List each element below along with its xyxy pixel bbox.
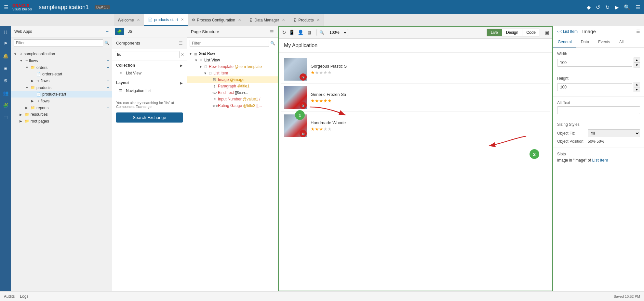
slots-link[interactable]: List Item bbox=[592, 158, 608, 163]
flows-add[interactable]: + bbox=[107, 58, 109, 63]
tab-process-config-close[interactable]: ✕ bbox=[238, 18, 241, 22]
comp-tab-components[interactable]: 🧩 bbox=[115, 28, 124, 35]
tree-item-sampleapplication[interactable]: ▼ 🖥 sampleapplication bbox=[11, 51, 112, 57]
bottom-tab-logs[interactable]: Logs bbox=[20, 294, 28, 299]
menu-icon[interactable]: ☰ bbox=[636, 4, 640, 10]
sidebar-icon-people[interactable]: 👥 bbox=[2, 89, 10, 97]
components-menu-icon[interactable]: ☰ bbox=[179, 41, 183, 46]
comp-item-nav-list[interactable]: ☰ Navigation List bbox=[116, 87, 183, 94]
ps-item-image[interactable]: 🖼 Image @image bbox=[187, 76, 278, 83]
sidebar-icon-gear[interactable]: ⚙ bbox=[2, 77, 9, 85]
ps-item-input-number[interactable]: # Input Number @value1 / bbox=[187, 96, 278, 102]
page-structure-menu-icon[interactable]: ☰ bbox=[270, 29, 274, 34]
tab-welcome[interactable]: Welcome ✕ bbox=[114, 14, 144, 26]
prop-width-down[interactable]: ▼ bbox=[634, 63, 640, 68]
sidebar-filter-input[interactable] bbox=[14, 39, 103, 46]
zoom-dropdown-icon[interactable]: ▼ bbox=[342, 30, 348, 35]
prop-tab-all[interactable]: All bbox=[615, 37, 628, 47]
tab-process-config[interactable]: ⚙ Process Configuration ✕ bbox=[188, 14, 245, 26]
refresh-icon[interactable]: ↻ bbox=[282, 30, 286, 35]
prop-height-input[interactable] bbox=[557, 83, 632, 91]
prop-width-up[interactable]: ▲ bbox=[634, 58, 640, 63]
redo-icon[interactable]: ↻ bbox=[605, 4, 610, 10]
tree-item-flows[interactable]: ▼ ⇢ flows + bbox=[11, 57, 112, 64]
ps-item-paragraph[interactable]: ¶ Paragraph @title1 bbox=[187, 83, 278, 89]
comp-item-list-view[interactable]: ≡ List View bbox=[116, 70, 183, 77]
flows-orders-add[interactable]: + bbox=[107, 78, 109, 83]
preview-sidebar-toggle[interactable]: ▣ bbox=[544, 30, 549, 35]
comp-search-input[interactable] bbox=[115, 51, 180, 58]
ps-item-list-item[interactable]: ▼ ☐ List Item bbox=[187, 70, 278, 76]
sidebar-icon-bell[interactable]: 🔔 bbox=[2, 52, 10, 60]
ps-filter-input[interactable] bbox=[190, 40, 269, 47]
sidebar-icon-puzzle[interactable]: 🧩 bbox=[2, 101, 10, 109]
back-to-list-item[interactable]: ‹ < List Item bbox=[557, 29, 578, 34]
tree-item-flows-orders[interactable]: ▶ ⇢ flows + bbox=[11, 77, 112, 84]
tab-welcome-close[interactable]: ✕ bbox=[137, 18, 140, 22]
comp-section-collection-header[interactable]: Collection ▶ bbox=[116, 63, 183, 68]
prop-tab-events[interactable]: Events bbox=[594, 37, 615, 47]
tree-arrow-flows-orders[interactable]: ▶ bbox=[31, 79, 35, 83]
tree-arrow-products[interactable]: ▼ bbox=[25, 86, 29, 89]
live-mode-button[interactable]: Live bbox=[487, 29, 502, 36]
ps-item-list-view[interactable]: ▼ ≡ List View bbox=[187, 57, 278, 63]
play-icon[interactable]: ▶ bbox=[615, 4, 619, 10]
comp-section-layout-header[interactable]: Layout ▶ bbox=[116, 81, 183, 85]
screen-icon[interactable]: 🖥 bbox=[306, 30, 311, 35]
prop-width-input[interactable] bbox=[557, 59, 632, 67]
bottom-tab-audits[interactable]: Audits bbox=[4, 294, 15, 299]
prop-tab-data[interactable]: Data bbox=[576, 37, 594, 47]
tree-item-reports[interactable]: ▶ 📁 reports + bbox=[11, 104, 112, 111]
flows-products-add[interactable]: + bbox=[107, 98, 109, 103]
user-icon[interactable]: 👤 bbox=[298, 30, 304, 35]
tree-item-orders-start[interactable]: 📄 orders-start bbox=[11, 71, 112, 77]
design-mode-button[interactable]: Design bbox=[502, 29, 522, 36]
tab-products-close[interactable]: ✕ bbox=[317, 18, 320, 22]
sidebar-add-button[interactable]: + bbox=[106, 29, 109, 34]
tab-data-manager[interactable]: 🗄 Data Manager ✕ bbox=[245, 14, 289, 26]
prop-object-fit-select[interactable]: fill contain cover none bbox=[588, 129, 640, 137]
search-icon[interactable]: 🔍 bbox=[624, 4, 630, 10]
ps-item-rating-gauge[interactable]: ★★ Rating Gauge @title2 [[... bbox=[187, 102, 278, 109]
prop-height-up[interactable]: ▲ bbox=[634, 82, 640, 87]
tab-data-manager-close[interactable]: ✕ bbox=[282, 18, 285, 22]
products-add[interactable]: + bbox=[107, 85, 109, 90]
comp-search-clear[interactable]: ✕ bbox=[181, 52, 184, 57]
prop-height-down[interactable]: ▼ bbox=[634, 87, 640, 92]
ps-item-grid-row[interactable]: ▼ ▦ Grid Row bbox=[187, 50, 278, 57]
tree-item-resources[interactable]: ▶ 📁 resources bbox=[11, 111, 112, 118]
tree-item-orders[interactable]: ▼ 📁 orders + bbox=[11, 64, 112, 71]
tree-arrow-sampleapplication[interactable]: ▼ bbox=[14, 52, 18, 56]
prop-alttext-input[interactable] bbox=[557, 106, 640, 114]
tree-item-products[interactable]: ▼ 📁 products + bbox=[11, 84, 112, 91]
phone-icon[interactable]: 📱 bbox=[289, 30, 295, 35]
sidebar-icon-flag[interactable]: ⚑ bbox=[2, 40, 9, 47]
tree-item-products-start[interactable]: 📄 products-start bbox=[11, 91, 112, 98]
undo-icon[interactable]: ↺ bbox=[596, 4, 600, 10]
reports-add[interactable]: + bbox=[107, 105, 109, 110]
sidebar-icon-box[interactable]: ☐ bbox=[2, 114, 9, 122]
tree-arrow-reports[interactable]: ▶ bbox=[25, 106, 29, 110]
diamond-icon[interactable]: ◆ bbox=[587, 4, 591, 10]
ps-item-bind-text[interactable]: </> Bind Text [[$curr... bbox=[187, 89, 278, 96]
tab-products-start[interactable]: 📄 products-start ✕ bbox=[144, 14, 188, 26]
panel-menu-icon[interactable]: ☰ bbox=[636, 29, 640, 34]
comp-tab-js[interactable]: JS bbox=[126, 28, 135, 35]
hamburger-icon[interactable]: ☰ bbox=[4, 4, 8, 10]
prop-tab-general[interactable]: General bbox=[553, 37, 576, 47]
tab-products-start-close[interactable]: ✕ bbox=[181, 18, 184, 22]
sidebar-icon-selector[interactable]: [ ] bbox=[3, 29, 8, 35]
tree-arrow-flows[interactable]: ▼ bbox=[20, 59, 23, 62]
tree-item-root-pages[interactable]: ▶ 📁 root pages + bbox=[11, 118, 112, 124]
tab-products[interactable]: 🗄 Products ✕ bbox=[289, 14, 324, 26]
code-mode-button[interactable]: Code bbox=[522, 29, 540, 36]
tree-arrow-root-pages[interactable]: ▶ bbox=[20, 119, 23, 123]
tree-arrow-orders[interactable]: ▼ bbox=[25, 66, 29, 69]
sidebar-icon-apps[interactable]: ⊞ bbox=[2, 64, 9, 72]
tree-arrow-resources[interactable]: ▶ bbox=[20, 113, 23, 116]
search-exchange-button[interactable]: Search Exchange bbox=[116, 112, 183, 123]
ps-item-row-template[interactable]: ▼ ☐ Row Template @itemTemplate bbox=[187, 63, 278, 70]
tree-item-flows-products[interactable]: ▶ ⇢ flows + bbox=[11, 98, 112, 104]
tree-arrow-flows-products[interactable]: ▶ bbox=[31, 99, 35, 103]
orders-add[interactable]: + bbox=[107, 65, 109, 70]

━━━━━━━━━━

• Exercise requirements
Lines of the listing above that contain the word "pages" should all be returned.

• Solution to this task
tree-item-root-pages[interactable]: ▶ 📁 root pages + bbox=[11, 118, 112, 124]
tree-arrow-root-pages[interactable]: ▶ bbox=[20, 119, 23, 123]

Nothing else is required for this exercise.